In this tutorial we demonstrate how to perform load balancing to (re-)distribute elements between processors in parallel, distributed computations. Following a brief discussion of the underlying methodology, we illustrate the application in the adaptive driven cavity problem where the spatially non-uniform refinement of the mesh leads to a significant load imbalance.

Most of the driver code is identical to the codes discussed in the tutorials explaining the serial and distributed, parallel solution of the problem. Therefore we only discuss the changes required to perform load balancing on the problem.

Load balancing

The initial distribution of a problem via a call to

Problem::distribute(...)

attempts to distribute the elements in the Problem's mesh over the available processors such that (i) each processor stores approximately the same number of elements and (ii) the anticipated volume of inter-processor communication required to synchronise the solution across processor boundaries is minimised. Typically, this procedure works very well in the sense that the assembly times for the Jacobian matrix in a distributed computation scale extremely well with the number of processors.

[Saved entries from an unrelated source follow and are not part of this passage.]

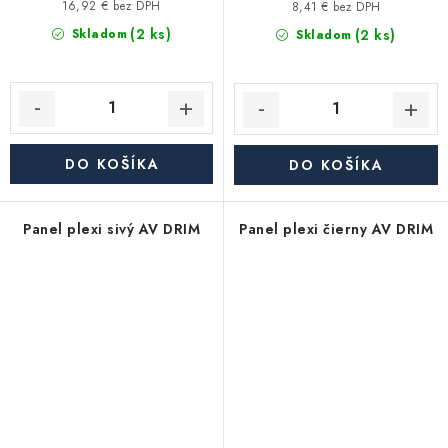
16,92 € bez DPH
8,41 € bez DPH
(2 ks)
(2 ks)
Skladom
Skladom
DO KOŠÍKA
DO KOŠÍKA
Panel plexi sivý AV DRIM
Panel plexi čierny AV DRIM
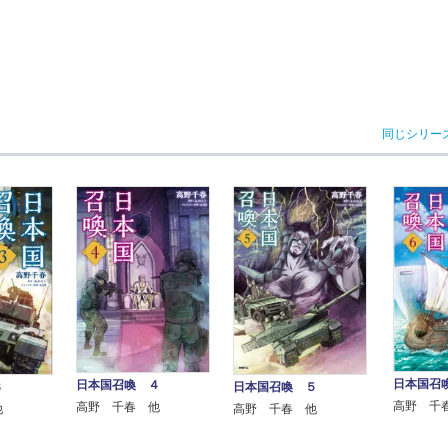
同じシリー
日本国召
日本国召喚 ４
３
日本国召喚 ５
高野 千
高野 千春 他
他
高野 千春 他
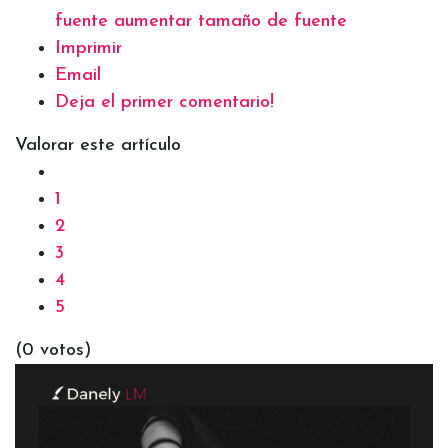
fuente
aumentar tamaño de fuente
Imprimir
Email
Deja el primer comentario!
Valorar este artículo
1
2
3
4
5
(0 votos)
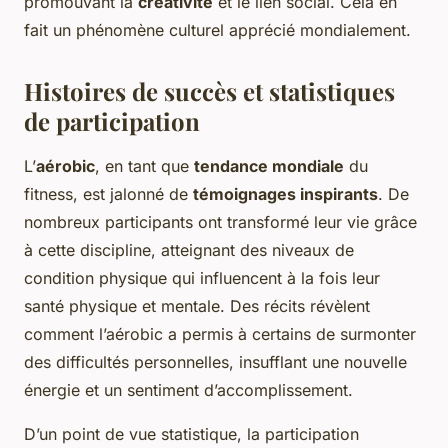
promouvant la
créativité
et le lien social. Cela en
fait un phénomène culturel apprécié mondialement.
Histoires de succès et statistiques
de participation
L’
aérobic
, en tant que
tendance mondiale
du
fitness, est jalonné de
témoignages inspirants
. De
nombreux participants ont transformé leur vie grâce
à cette discipline, atteignant des niveaux de
condition physique qui influencent à la fois leur
santé physique et mentale. Des récits révèlent
comment l’aérobic a permis à certains de surmonter
des difficultés personnelles, insufflant une nouvelle
énergie et un sentiment d’accomplissement.
D’un point de vue statistique, la participation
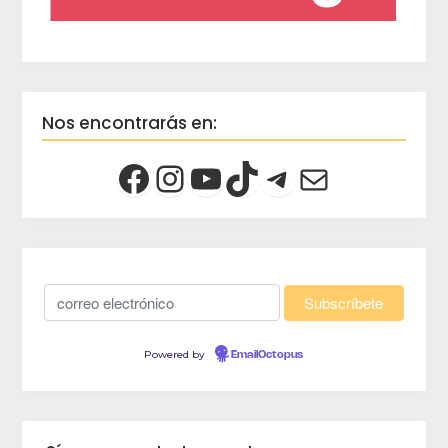
Nos encontrarás en:
Powered by
EmailOctopus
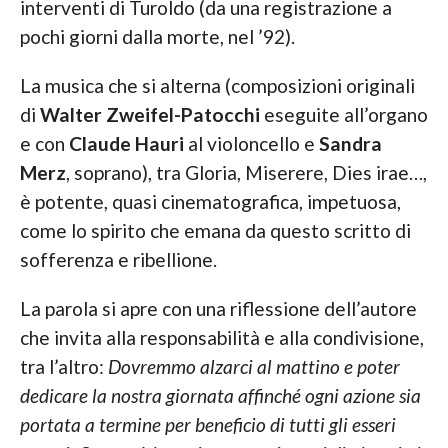
interventi di Turoldo (da una registrazione a
pochi giorni dalla morte, nel ’92).
La musica che si alterna (composizioni originali
di
Walter Zweifel-Patocchi
eseguite all’organo
e con
Claude Hauri
al violoncello e
Sandra
Merz
, soprano), tra Gloria, Miserere, Dies irae…,
è potente, quasi cinematografica, impetuosa,
come lo spirito che emana da questo scritto di
sofferenza e ribellione.
La parola si apre con una riflessione dell’autore
che invita alla responsabilità e alla condivisione,
tra l’altro:
Dovremmo alzarci al mattino e poter
dedicare la nostra giornata affinché ogni azione sia
portata a termine per beneficio di tutti gli esseri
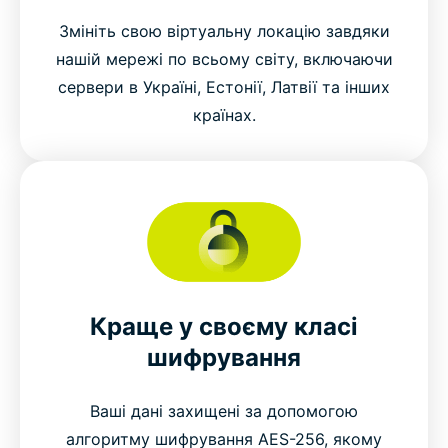
Змініть свою віртуальну локацію завдяки
нашій мережі по всьому світу, включаючи
сервери в Україні, Естонії, Латвії та інших
країнах.
Краще у своєму класі
шифрування
Ваші дані захищені за допомогою
алгоритму шифрування AES-256, якому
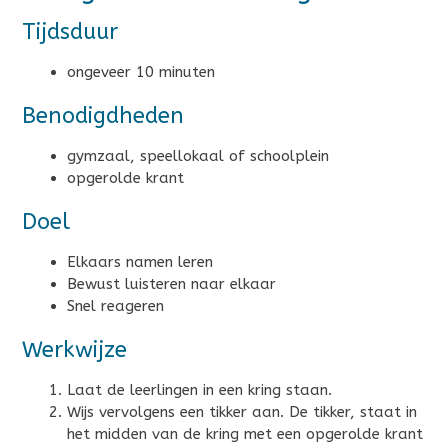
Tijdsduur
ongeveer 10 minuten
Benodigdheden
gymzaal, speellokaal of schoolplein
opgerolde krant
Doel
Elkaars namen leren
Bewust luisteren naar elkaar
Snel reageren
Werkwijze
Laat de leerlingen in een kring staan.
Wijs vervolgens een tikker aan. De tikker, staat in
het midden van de kring met een opgerolde krant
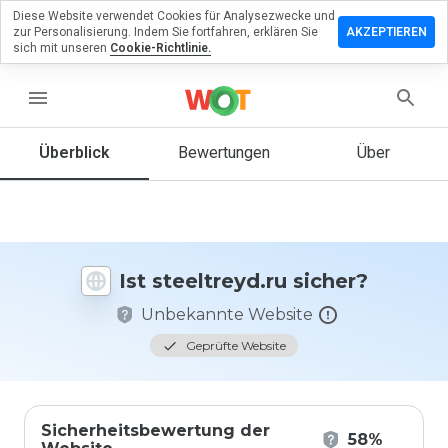
Diese Website verwendet Cookies für Analysezwecke und
terlassen
zur Personalisierung. Indem Sie fortfahren, erklären Sie
AKZEPTIEREN
 eine
sich mit unseren
Cookie-Richtlinie.
wertung
menu
eltreyd.ru
Überblick
Bewertungen
Über
Wie
würden
Sie diese
Website
Ist steeltreyd.ru sicher?
auf einer
Skala von
Unbekannte Website
1 bis 5
bewerten?
Geprüfte Website
Sicherheitsbewertung der
58%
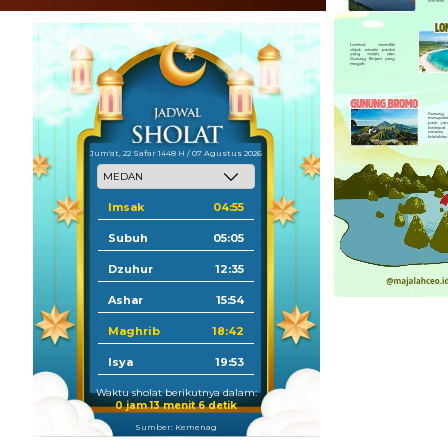
Jum'at, 22 Safar 1448 H / 07 Agustus 2026
Imsak
04:55
Subuh
05:05
Dzuhur
12:35
Ashar
15:54
Maghrib
18:42
Isya
19:53
Waktu sholat berikutnya dalam:
0 jam 13 menit 4 detik
Sumber: Kemenag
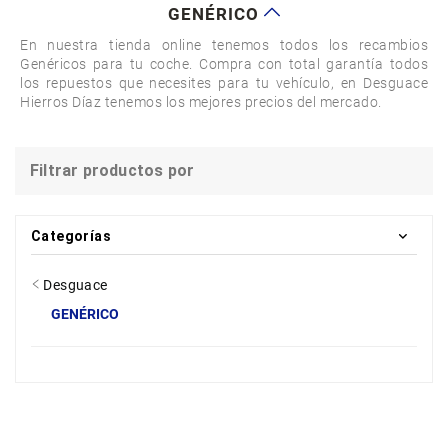
GENÉRICO
En nuestra tienda online tenemos todos los recambios 
Genéricos para tu coche. Compra con total garantía todos 
los repuestos que necesites para tu vehículo, en Desguace 
Hierros Díaz tenemos los mejores precios del mercado.
Filtrar productos por
Categorías
Desguace
GENÉRICO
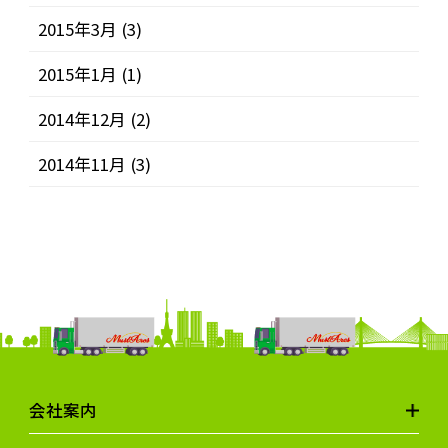
2015年3月
(3)
2015年1月
(1)
2014年12月
(2)
2014年11月
(3)
会社案内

A re-distribution of elements may be required because

strongly non-uniform mesh adaptation may lead to a drastic increase in the number of elements on some processors;
in multi-physics computations the cpu times required to compute the elements' contributions to the global Jacobian matrix may differ significantly between different element types. In such cases, the mere equidistribution of elements between processors will not achieve good parallel scaling;
when restarting a computation on a larger number of processors, elements need to be re-distributed to populate the (otherwise empty) additional processors.

As with other methods within oomph-lib, load balancing is implemented such that only minimal user intervention is required. The function

Problem::load_balance()

may be called at any point following the distribution of the problem. The only change required to an existing driver code is the provision (via overloading of a broken virtual function in the Problem base class) of the function

Problem::build_mesh()

This function must

Build the mesh (and in the case of multiple sub-meshes, build these and combine them to a global mesh using the Problem::build_global_mesh() function).
Complete the build of the elements by setting pointers to physical parameters (such as Reynolds numbers) or functions (such as source function pointers), etc.
Apply the boundary conditions.
Perform any uniform mesh refinement that was applied before calling Problem::distribute().

Typically this requires no more than a straightforward cut-and-paste of code from the problem constructor into the Problem::build_mesh() function; see also the discussion What goes into the build_mesh() function? for more details.

The load balancing routines then perform the following steps:

Take the current (distributed) global mesh, and calculate a new partition for each of the current elements, taking into account the cpu time that each element spent on the most recent computation of its contribution to the problem's Jacobian matrix.
Build a new (global) mesh using the Problem::build_mesh() function.
Distribute the new (global) mesh according to the new partitioning.
Once distributed, refine the new (global) mesh on each processor to achieve the same refinement pattern as in the original problem.
Copy the Data values from the old to the new (global) meshes.

We note that for "structured" meshes (i.e. meshes whose refinement pattern is represented by "tree forests") only complete trees can be moved between processors. If the mesh was refined uniformly after being distributed, a more fine-grained tree-forest (which may allow better load balancing) can be built by calling Problem::prune_halo_elements_and_nodes() as discussed in another tutorial.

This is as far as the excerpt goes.